Friday, July 29, 2011

before "shitty place" or "black flint" . . .


It was called City Place, and upon opening in 1992, local boosters called it the savior of downtown Silver Spring. Of course, we remember what happened next: anchor tenants leaving, vandalism, the occasional shooting and, more recently, the mall's sale to a new developer, who may or may not embark on a massive expansion in the works for over twenty years.

But the idealism (and the 80's-era excess! Look at all the chrome and neon!) that City Place represented can still be found in these twenty-year-old photos from the website of McLean-based firm ACG Architects, who designed the mall. Their more successful projects include the renovation of an office building at Wayne and Georgia avenues; the Silver Spring Innovation Center at Georgia and Blair Mill Road; and Turnberry Tower in Rosslyn, the tallest condominium building in Greater Washington.

I'm hopeful Shitty Place Black Flint City Place gets a second (third?) act, but for now its imagined glory lives on in these very dramatic images. (We don't take architectural photos like this anymore, either.)




7 comments:

hockeypunk said...

wow i've never heard it called black flint....

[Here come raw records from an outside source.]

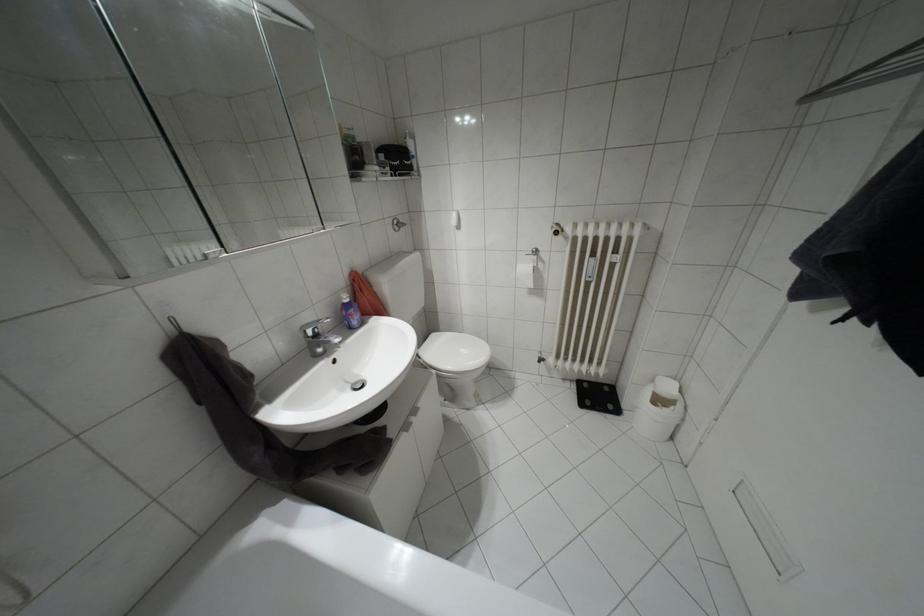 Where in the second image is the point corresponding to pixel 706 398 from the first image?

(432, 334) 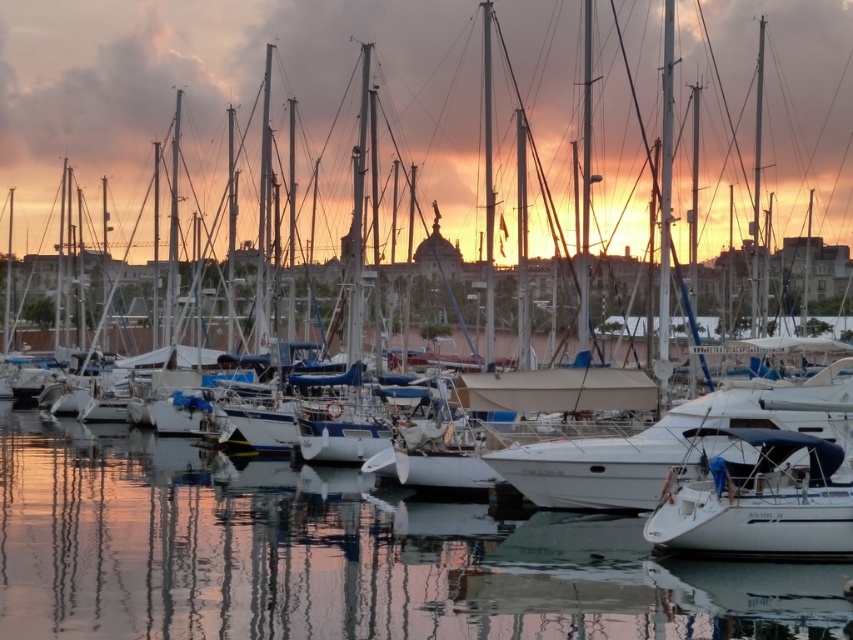 Question: Can you confirm if clear water at center is wider than white matte sailboat at lower right?

Choices:
 (A) yes
 (B) no

Answer: (A)

Question: Which point is farther to the camera?

Choices:
 (A) (700, 458)
 (B) (136, 477)

Answer: (B)

Question: Which of the following is the farthest from the observer?

Choices:
 (A) (706, 512)
 (B) (263, 506)

Answer: (B)

Question: Considering the relative positions of clear water at center and white matte sailboat at lower right in the image provided, where is clear water at center located with respect to white matte sailboat at lower right?

Choices:
 (A) above
 (B) below

Answer: (B)

Question: Can you confirm if clear water at center is positioned to the left of white matte sailboat at lower right?

Choices:
 (A) yes
 (B) no

Answer: (A) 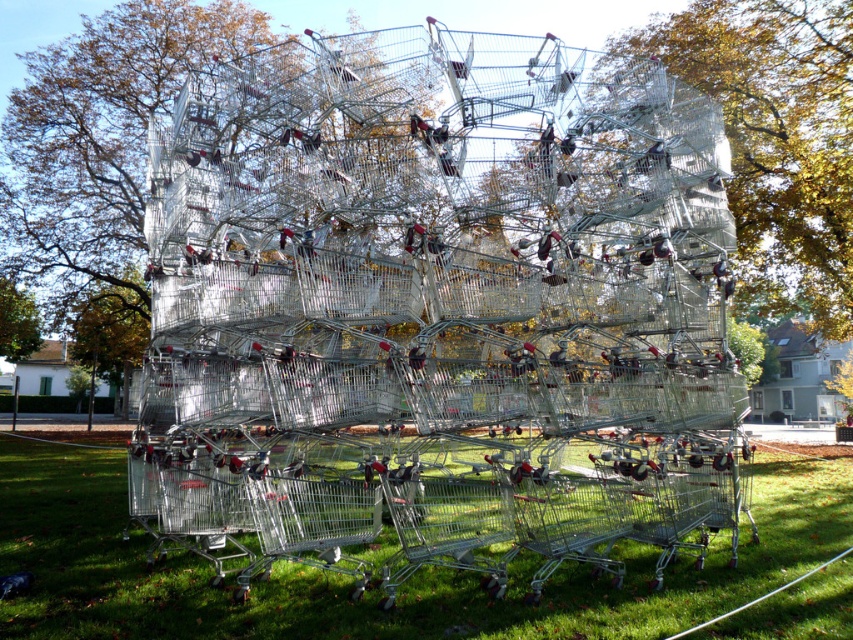 Based on the scene description, which tree has a smaller trunk diameter between the green leafy tree at center and the green leafy tree at upper left?

The green leafy tree at center has a smaller trunk diameter compared to the green leafy tree at upper left.

You are standing at the origin point of the coordinate system placed at the bottom left corner of the image. You want to locate the metallic silver shopping cart at center. What are its coordinates?

The metallic silver shopping cart at center is located at coordinates point [438,289].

hey can i suggest an upcoming entry on the proposal in the mid-90's to build a mall of america-like development in silver spring??

Dan Reed said...

That would be fun, but I've found very few images on the American Dream Mall (as the proposal was called). The Silver Spring Historical Society has a page on it, while this magazine produced by Gordon Price, an urban planning professor in Vancouver, has a few more images (including some from the "bad old days").

C. P. Zilliacus said...

Funny that the Montgomery County anti-ICC industry (especially in the form of now-defunct M-ICC) claimed that the ICC would somehow "harm" downtown Silver Spring.

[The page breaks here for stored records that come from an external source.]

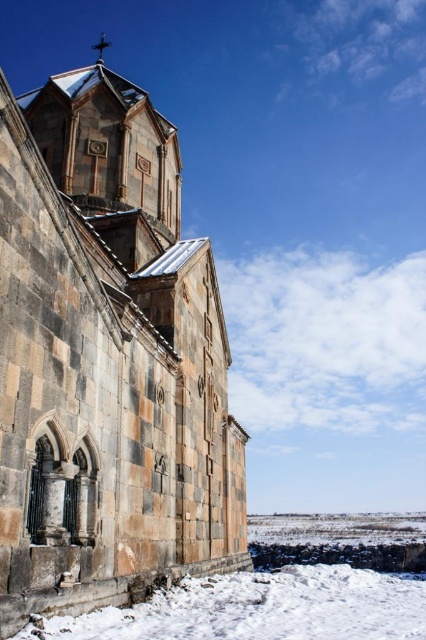 You are standing at the entrance of the historic stone church and see two points marked on the ground. One is labeled as point (226, 548) and the other as point (152, 602). Which point is closer to the bell tower located at the rear of the church?

Point (226, 548) is behind point (152, 602), so it is closer to the bell tower at the rear of the church.

You are a photographer planning to capture the rustic stone church at center and the white powdery snow at lower center in a single frame. Based on their sizes, which object would appear larger in the photo?

The rustic stone church at center would appear larger in the photo because its width surpasses that of the white powdery snow at lower center. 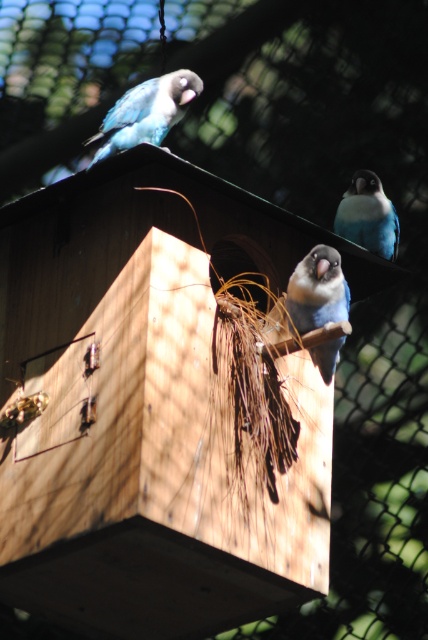 You are standing in a garden and see a blue matte parrot at center perched on a wooden birdhouse. If you want to place a small feeder 5 feet away from the parrot, will it be within your reach?

The blue matte parrot at center is 8.75 feet away from you. Placing a feeder 5 feet away from the parrot would place it 3.75 feet away from you, so yes, it would be within your reach.

You are a birdwatcher observing the birdhouse and notice two birds, the matte blue parrot at upper left and the blue matte parrot at center. Which bird is sitting higher on the birdhouse?

The matte blue parrot at upper left is positioned over the blue matte parrot at center, so it is sitting higher on the birdhouse. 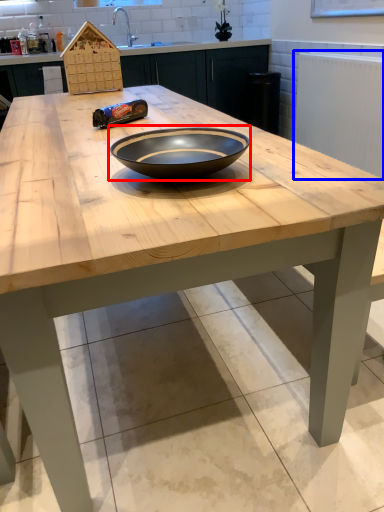 Question: Among these objects, which one is nearest to the camera, bowl (highlighted by a red box) or radiator (highlighted by a blue box)?

Choices:
 (A) bowl
 (B) radiator

Answer: (A)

Don't take my word for it - the late Barney Evans, vice-chair of M-ICC made that claim himself back in 1997 in testimony opposing the ICC here (.pdf file, quite large).

Isayaah Parker said...

I'm not understanding the "Black Flint" nickname. It's not exactly populated by Black people, and it's not black in color and its not a GOTH hangout spot. Do explain

Dan Reed said...

I didn't make it up. Someone must have thought that City Place drew a lot of black customers and figured it was a nice pun. Though I've usually heard "Black Flint" refer to Landover Mall (RIP), not City Place.

Dan Reed said...

The pun is on "White Flint," of course.

Thomas Hardman said...

"Black Flint" is usually used to refer to Westfield Shopping Towne AKA "Wheaton Plaza". Or it was used to refer to that, at one time in the 1990s or so.

BTW this is yet-another example of "it doesn't matter how much architectural excellent you apply to a totally misplaced bad idea, it just ain't gonna fly, not far nor not for long".